- 19 Jul 21
Despite Apple's proclamations in relation to the security of their phones, spyware was able to bypass these measures. The news is likely to heap further pressure on the Israel-based producers of spyware, the NSO Group...
The Israeli NSO Group's spyware software has been used to successfully hack Apple iPhones, it emerged today, despite the tech company's claims regarding the effectiveness of the security features on Apple products.
New evidence uncovered by Amnesty International and Forbidden Stories, shows that the various customers of NSO conducted a massive wave of attacks on iPhones and iPhone users worldwide.
"Apple prides itself on its security and privacy features, but NSO Group has ripped these apart," said Deputy Director of Amnesty Tech, Danna Ingleton.
"These attacks have exposed activists, journalists and politicians all over the world to the risk of having their whereabouts monitored and their personal information and used against them.
"Our forensic analysis has uncovered irrefutable evidence that NSO’s spyware has successfully infected iPhone 11 and iPhone 12 models through iMessage zero-click attacks. Thousands of iPhones have potentially been compromised."
This startling news comes after headlines earlier today about The Pegasus Project (which is supported by Amnesty) discovering that authoritarian governments hacked activists' phones, using the spyware the NSO Group sold to them.
Itr is not clear how many of hte 50,000 individuals targeted were using iPhones.
"I haven't seen any confirmation," said Dr Katherine O'Keefe, who is the Chief Ethicist, Lead Data Governance & Data Protection Consultant at Castlebridge, "but it's likely that some Irish people may well have been caught up in this.
"This is another example of how any spyware tools or backdoor accesses that may be given to governments and law enforcement agencies can, and will, be used against innocents and others that someone decides may be a threat to their power.
"We are only one election away from an oppressive state in any country. This is one of the reasons that the EU's ePrivacy Directives focus strongly on the confidentiality of communications, and that privacy and data protection are fundamental rights in the EU."
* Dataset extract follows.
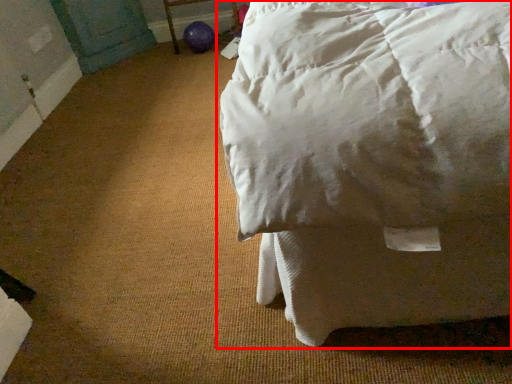 Question: From the image's perspective, what is the correct spatial relationship of bed (annotated by the red box) in relation to furniture?

Choices:
 (A) above
 (B) below

Answer: (B)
50,000 phone numbers that had been targeted for potential hacking were leaked, sparking the investigation, featuring the phone numbers of heads of state, activists and journalists, including the now-deceased journalist Jamal Khashoggi and his family.
Amnesty International’s Security Lab found that Khashoggi's phone was targeted by Pegasus software before and after his assassination in 2018 by Saudi Arabian operatives.
Khashoggi's wife and son were then also earmarked by other users of the software, following his death.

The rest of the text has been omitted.